Autokraten lenkten den Autokonzern
Zwei Männer lenken Volkswagen, damals vor gut drei Jahren in Wolfsburg: Der allgegenwärtige VW-Patriarch Ferdinand Piëch und dessen Zögling Martin Winterkorn. Der Führungsstil des Duos ist - gelinde gesagt - autoritär. Wer es damals schon wissen will, erfährt hinter vorgehaltener Hand, wie die mächtigen Männer Untergebene öffentlich abkanzeln und erfährt auch, wie schnell so ein Autokrat Karrieren beendet. Im System Volkswagen ist Widerspruch nicht vorgesehen.

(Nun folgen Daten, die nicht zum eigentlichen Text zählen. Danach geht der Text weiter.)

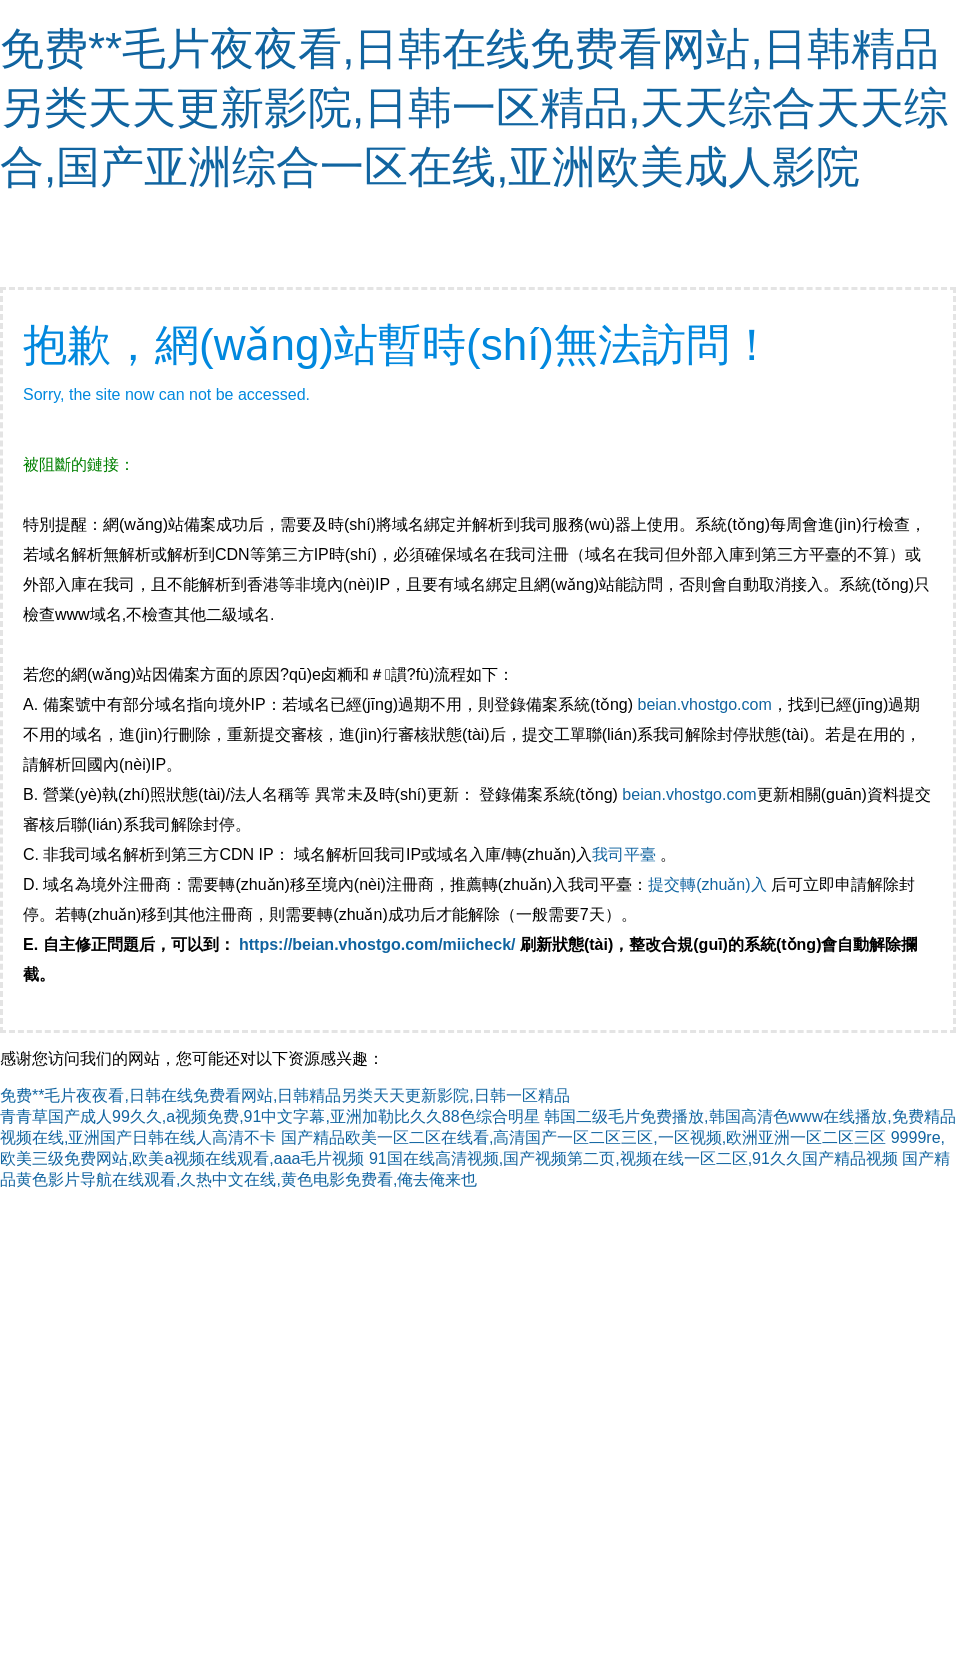  What do you see at coordinates (377, 944) in the screenshot?
I see `https://beian.vhostgo.com/miicheck/` at bounding box center [377, 944]. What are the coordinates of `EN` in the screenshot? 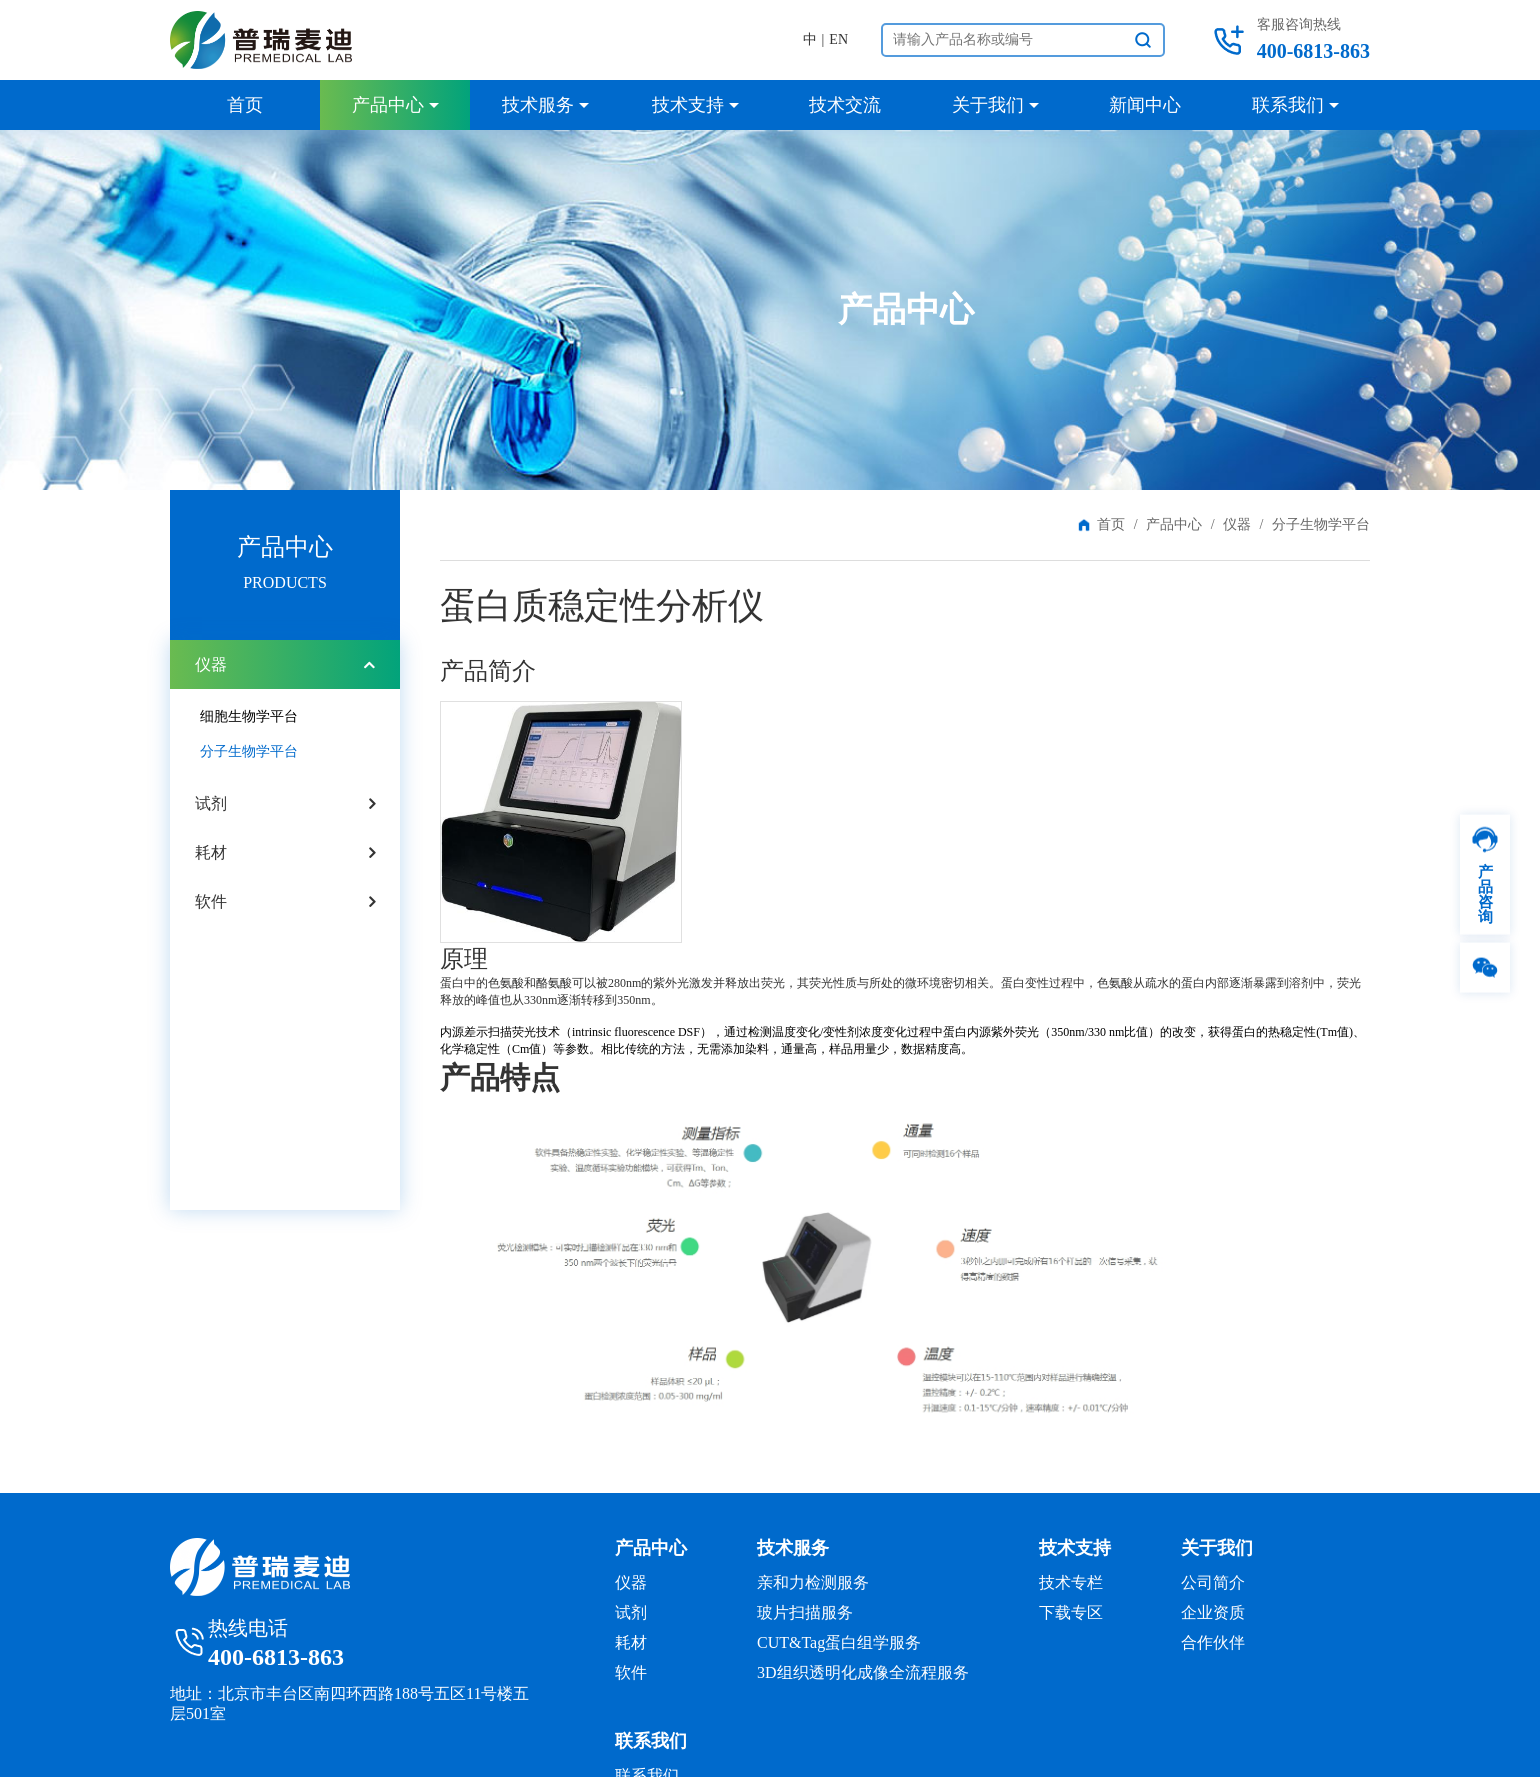 It's located at (838, 39).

Auch die Vorgabe, die Winterkorn einige Jahre zuvor beim Autosalon in Genf verkündet hatte, stellte öffentlich niemand in Frage: Bis zum Jahr 2015 - so Winterkorns Ziel - wollte VW den CO2-Ausstoß der gesamten Fahrzeugflotte um ein Drittel senken.
"Ja, meine Damen und Herren, ich hoffe, wir konnten Sie ein wenig elektrisieren!"
Damals, im Oktober 2013, gaben sich in Wolfsburg noch die Stars des Tech-Konzerns vor der geballten Motorpresse die Ehre, um eine Art Öko-Bilanz zu ziehen. Inzwischen sei nämlich das Elektro-Zeitalter angebrochen, frohlockten die Chefentwickler von Audi, Porsche sowie der Kernmarke Volkswagen um Golf und Passat unisono:
"Es ist so, dass wir im Jahr 2020 mit unserer Flotte die 95 Gramm CO2-Emissionen erreichen wollen – das machen wir natürlich, indem wir gesamtheitlich an unseren Fahrzeugen arbeiten, indem wir die konventionellen Antriebe entsprechend verbessern."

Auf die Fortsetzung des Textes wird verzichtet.